Hendrik Cornelis Kruyt seorang misionaris Belanda pertama yang dikirim untuk mengabarkan Injil di Tanah Karo, Sumatera Utara. Dia datang ke sana pada tahun 1890. Pada suatu hari, Kruyt ikut serta dalam pesta jamuan makan besar masyarakat setempat. Siapa nyana pemandangan yang disaksikan Kruyt malah membuatnya jadi frustasi.
Seekor kerbau disembelih. kental dari darah tubuh hewan itu menyembur ke mana-mana. Kruyt kemudian melihat orang-orang menyendok dan menyimpan sisa-sisa rumput yang dicerna dalam perut kerbau. Perasan rumput itu dijadikan kuah yang disebut terites , atau dalam bahasa lokal yang lain juga disebut pagit-pagit yang artinya agak pahit. Meski terlihat menjijikkan, Kruyt mencoba memasang ekspresi muka datar. Namun, dalam hati, dia meringis.

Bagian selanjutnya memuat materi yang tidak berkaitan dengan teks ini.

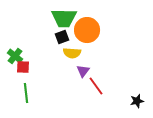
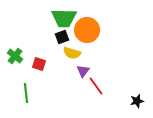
yellow semicircle: rotated 12 degrees clockwise
red square: moved 16 px right, 3 px up; rotated 16 degrees clockwise
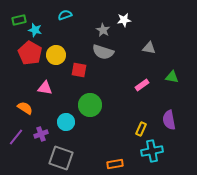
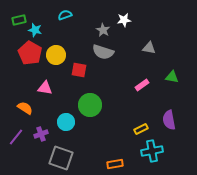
yellow rectangle: rotated 40 degrees clockwise
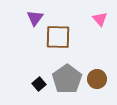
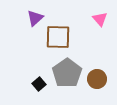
purple triangle: rotated 12 degrees clockwise
gray pentagon: moved 6 px up
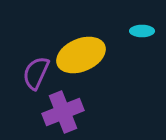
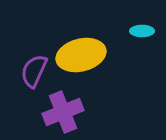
yellow ellipse: rotated 9 degrees clockwise
purple semicircle: moved 2 px left, 2 px up
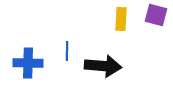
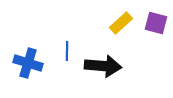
purple square: moved 8 px down
yellow rectangle: moved 4 px down; rotated 45 degrees clockwise
blue cross: rotated 16 degrees clockwise
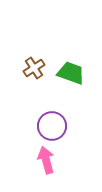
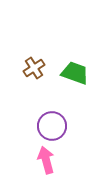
green trapezoid: moved 4 px right
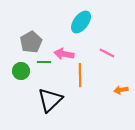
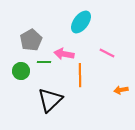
gray pentagon: moved 2 px up
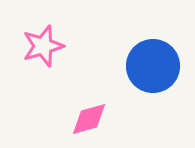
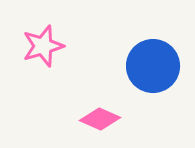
pink diamond: moved 11 px right; rotated 39 degrees clockwise
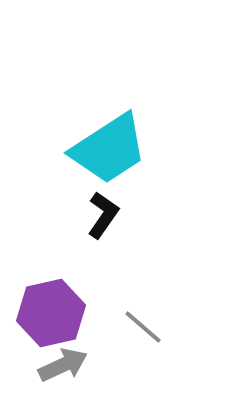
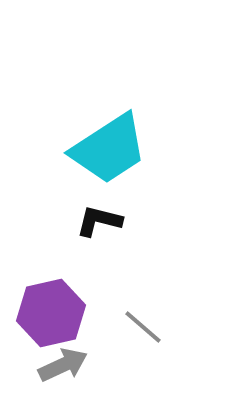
black L-shape: moved 4 px left, 6 px down; rotated 111 degrees counterclockwise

“Memakan makanan kerbau yang masih ada di perut dan isi kedalaman setengah dan hampir seluruhnya empuk, sudah cukup untuk mengubah omnivora menjadi vegetarian selama satu menit. Aku benar-benar muak, tapi aku mampu tampil tenang sepenuhnya” tutur Kruyt seperti dikisahkan ulang Rita Smith Kipp dalam The Early Years of a Dutch Colonial Mission: The Karo Field .
Terites merupakan makanan khas suku Karo. Biasanya disajikan dalam perayaan upacara adat, seperti merdang merdem (kerja tahunan), pesta perkawinan, dan mengket rumah mbaru (memasuki rumah baru). Itulah sebabnya makanan ini agak jarang ditemukan sehari-hari karena jadi santapan dalam momen tertentu. Sebagai makanan berkuah, terites juga sering disebut Soto Karo. Namun, berbeda dari soto pada umumnya yang berkuah bening atau kuah santan, terites menggunakan kaldu dari sari rumput pada lambung pertamahewan pemamah biak.
Baca juga: Letkol Soeharto Makan Soto
Tokoh asal Karo yang juga pahlawan nasional Djamin Gintings juga suka dengan makanan ini. Sewaktu menjabat sebagai komandan TNI Resimen IV Divisi X Sumatera Utara di masa Perang Kemerdekaan, Gintings pernah menawarkan berbagai makanan khas Karo kepada ajudannya Letnan Iwan Matsum. Salah satunya di antaranya adalah terites. Ternyata sang ajudan yang bukan orang Karo itu, seperti diceritakan Djamin Gintings dalam memoarnya Bukit Kadir, itu juga sudah pernah makan terites.
“Apakah kamu sudah makan Tasak Tiga? tanya Gintings.
“Sudah,” jawab Letnan Matsum.
“Terites?”
“Juga sudah.”
“Kalau begitu cuma satu lagi yang kamu belum makan,”
“Apa?”
“Cipera.”
Baca juga: Djamin Gintings, Pahlawan Nasional dari Tanah Karo
Masyarakat Karo, seturut Intisari No. 74, September 1969, sangat suka makan terites. Bahan utamanya berasal dari kotoran yang terdapat dalam usus besar binatang pemamah biak, umpamanya sapi, kerbau, atau kambing. Usus binatang yang sudah disembelih itu diambil. Rumput-rumput halus berwarna hijau dalam usus besar dikeluarkan, lalu diperas dan dibuang ampasnya.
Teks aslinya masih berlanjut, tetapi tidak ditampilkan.